The Arish is used as houses for the Bedouins (people of the desert) in Oman at the Wahiba Sands, in the Sharqiya Region. The Arish is made from the harvest of palm leafs.

Faris said:

”They first weave a wall together, then they weave the walls to four palm tree trunks that are the foundations of the structure, the tree trunks are fixed to a flat sandy platform and this is done to hold the structure firmly together. For extra support to the walls a cross-shaped rigid branches are used to weave the central part of the wall to the rest of the structural foundation. Then they weave the roof to the structure, and the doors are usually left open, covered with a knitted curtain or a wired door is used for closure.
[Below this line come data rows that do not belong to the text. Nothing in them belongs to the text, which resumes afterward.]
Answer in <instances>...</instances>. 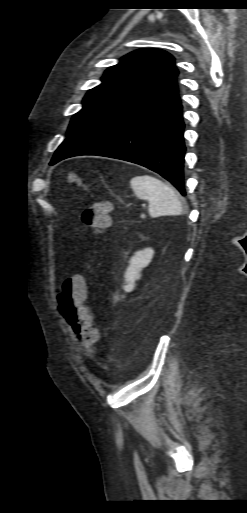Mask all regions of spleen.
<instances>
[{
	"label": "spleen",
	"instance_id": "spleen-1",
	"mask_svg": "<svg viewBox=\"0 0 247 513\" xmlns=\"http://www.w3.org/2000/svg\"><path fill=\"white\" fill-rule=\"evenodd\" d=\"M130 188L139 199L148 201V212L152 218L183 212V205L175 191L154 176H134L130 180Z\"/></svg>",
	"mask_w": 247,
	"mask_h": 513
}]
</instances>
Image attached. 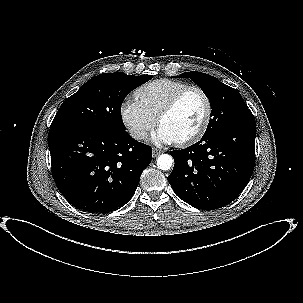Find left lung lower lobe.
Segmentation results:
<instances>
[{"mask_svg":"<svg viewBox=\"0 0 303 303\" xmlns=\"http://www.w3.org/2000/svg\"><path fill=\"white\" fill-rule=\"evenodd\" d=\"M255 123L204 135L198 143L171 151L169 184L184 202L214 210L231 203L251 178L255 164Z\"/></svg>","mask_w":303,"mask_h":303,"instance_id":"obj_1","label":"left lung lower lobe"}]
</instances>
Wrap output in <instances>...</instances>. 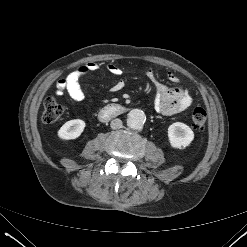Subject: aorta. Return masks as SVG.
<instances>
[{"instance_id": "obj_1", "label": "aorta", "mask_w": 247, "mask_h": 247, "mask_svg": "<svg viewBox=\"0 0 247 247\" xmlns=\"http://www.w3.org/2000/svg\"><path fill=\"white\" fill-rule=\"evenodd\" d=\"M145 121L146 115L140 109H132L127 115V125L132 129H141Z\"/></svg>"}]
</instances>
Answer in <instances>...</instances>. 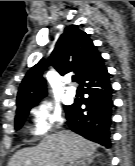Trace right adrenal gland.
I'll return each instance as SVG.
<instances>
[{"instance_id":"2a0ac1e0","label":"right adrenal gland","mask_w":135,"mask_h":166,"mask_svg":"<svg viewBox=\"0 0 135 166\" xmlns=\"http://www.w3.org/2000/svg\"><path fill=\"white\" fill-rule=\"evenodd\" d=\"M93 162V159L80 160L74 163H70L67 166H89Z\"/></svg>"}]
</instances>
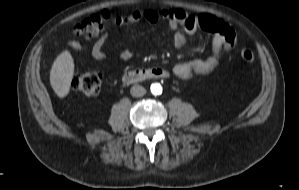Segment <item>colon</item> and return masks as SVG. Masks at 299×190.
Returning <instances> with one entry per match:
<instances>
[{
  "mask_svg": "<svg viewBox=\"0 0 299 190\" xmlns=\"http://www.w3.org/2000/svg\"><path fill=\"white\" fill-rule=\"evenodd\" d=\"M113 15L114 13L109 10H103L100 13L91 15L89 18L75 26L74 33L77 36L82 37L96 36L111 21ZM199 23L202 27H204L208 23V19L202 16ZM241 57L247 63L254 60V54L248 48L242 50ZM101 84V74L90 71H84L76 74L71 82L74 89L83 92L87 96H96L100 92Z\"/></svg>",
  "mask_w": 299,
  "mask_h": 190,
  "instance_id": "5ec220e1",
  "label": "colon"
}]
</instances>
This makes the traditional Arish settlements across the wahiba sands and other costal and interior parts of Oman. The spaces that are created are planned out by drawing a 1:1 layout on the ground that is used as a plan for the construction. In addition this helps the Bedouins understand the wind direction that moves the dunes. This is an essential part in the construction that affects the direction of sand storms towards their houses and sun settings. The weaving is the main method of constructing and the most important part of constructing.
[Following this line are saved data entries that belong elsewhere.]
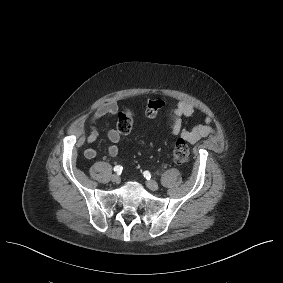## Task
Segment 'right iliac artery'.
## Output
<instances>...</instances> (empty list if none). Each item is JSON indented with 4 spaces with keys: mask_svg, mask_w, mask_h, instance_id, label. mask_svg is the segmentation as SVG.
<instances>
[{
    "mask_svg": "<svg viewBox=\"0 0 283 283\" xmlns=\"http://www.w3.org/2000/svg\"><path fill=\"white\" fill-rule=\"evenodd\" d=\"M122 170H123V167L120 166V165H117V166L114 167V171L119 173V174L122 172Z\"/></svg>",
    "mask_w": 283,
    "mask_h": 283,
    "instance_id": "obj_1",
    "label": "right iliac artery"
}]
</instances>
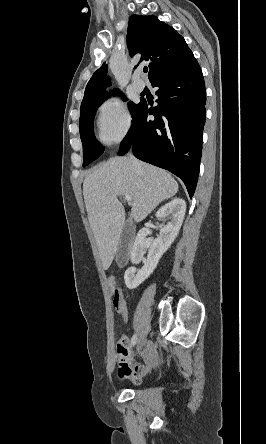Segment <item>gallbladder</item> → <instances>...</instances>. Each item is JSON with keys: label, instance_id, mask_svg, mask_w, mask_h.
Here are the masks:
<instances>
[{"label": "gallbladder", "instance_id": "bac80fb5", "mask_svg": "<svg viewBox=\"0 0 266 444\" xmlns=\"http://www.w3.org/2000/svg\"><path fill=\"white\" fill-rule=\"evenodd\" d=\"M130 233H131L130 224L129 222H126L123 226L122 236H121V246L117 252V257H116V261L119 267H122L126 261L125 244L129 241Z\"/></svg>", "mask_w": 266, "mask_h": 444}]
</instances>
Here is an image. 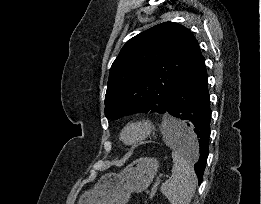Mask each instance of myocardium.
Here are the masks:
<instances>
[{"mask_svg": "<svg viewBox=\"0 0 261 204\" xmlns=\"http://www.w3.org/2000/svg\"><path fill=\"white\" fill-rule=\"evenodd\" d=\"M135 129L138 134L131 140L125 139L127 131ZM154 131V124L148 118H133L127 121L120 131V141L126 146H137L147 140Z\"/></svg>", "mask_w": 261, "mask_h": 204, "instance_id": "f54148a6", "label": "myocardium"}]
</instances>
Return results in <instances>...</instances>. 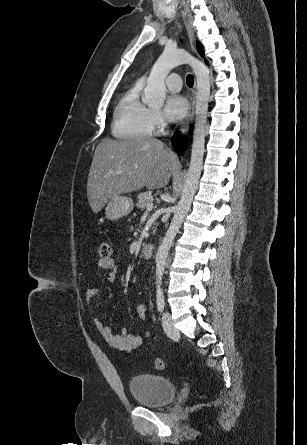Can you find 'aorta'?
<instances>
[{"instance_id": "obj_1", "label": "aorta", "mask_w": 307, "mask_h": 445, "mask_svg": "<svg viewBox=\"0 0 307 445\" xmlns=\"http://www.w3.org/2000/svg\"><path fill=\"white\" fill-rule=\"evenodd\" d=\"M178 64H190L195 72L197 82L196 102H195V128L191 152L190 166L183 186L181 198L175 208L174 216L171 220L170 227L161 243L155 263H156V289L160 291L162 287L163 273L165 271L166 259L170 251V247L183 223V220L190 208L194 192L198 186L205 144V124L207 120V110L210 94V76L209 70L205 64L192 56L183 48H173V46H165L162 54L157 58L152 70L148 76L146 88H144L145 96L142 102L147 106H163L166 96L165 78L170 70Z\"/></svg>"}]
</instances>
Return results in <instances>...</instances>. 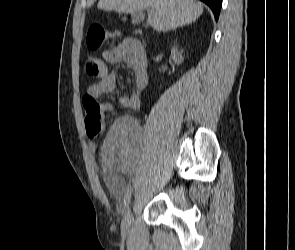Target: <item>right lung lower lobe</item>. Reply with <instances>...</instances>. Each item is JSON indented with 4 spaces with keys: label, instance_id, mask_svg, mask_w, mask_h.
<instances>
[{
    "label": "right lung lower lobe",
    "instance_id": "1",
    "mask_svg": "<svg viewBox=\"0 0 295 250\" xmlns=\"http://www.w3.org/2000/svg\"><path fill=\"white\" fill-rule=\"evenodd\" d=\"M202 2L206 3L214 13V17L218 20L222 0H201Z\"/></svg>",
    "mask_w": 295,
    "mask_h": 250
}]
</instances>
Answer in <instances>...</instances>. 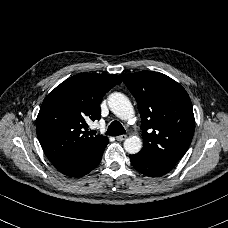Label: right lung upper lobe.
Segmentation results:
<instances>
[{
  "label": "right lung upper lobe",
  "mask_w": 228,
  "mask_h": 228,
  "mask_svg": "<svg viewBox=\"0 0 228 228\" xmlns=\"http://www.w3.org/2000/svg\"><path fill=\"white\" fill-rule=\"evenodd\" d=\"M120 83L118 75L80 73L46 96L36 119V132L51 163L77 159L108 139L89 135L85 120L100 119L103 96Z\"/></svg>",
  "instance_id": "obj_1"
}]
</instances>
I have re-constructed the Arish at AUB to understand more about the construction and technique. In addition, I have made a documentary short film about the lives of the Bedouins that was filmed by me in collaboration with BA (Hons) Film Production.

The title is ”Constructing the Arish city, a Utopian Desert.”

Today in the desert, the Arish is becoming an un-sustainable way for housing to be constructed. Whilst it is supposed to be a carbon free technique of construction, due to transportation today in the desert, is dependent on cars and before it was only on camels. Arish homes are being replaced by concrete houses with electricity lines and water tanks being connected.

Therefore globalisation is taking over into the desert –  how can we fix this issue to create a sustainable city in the desert?”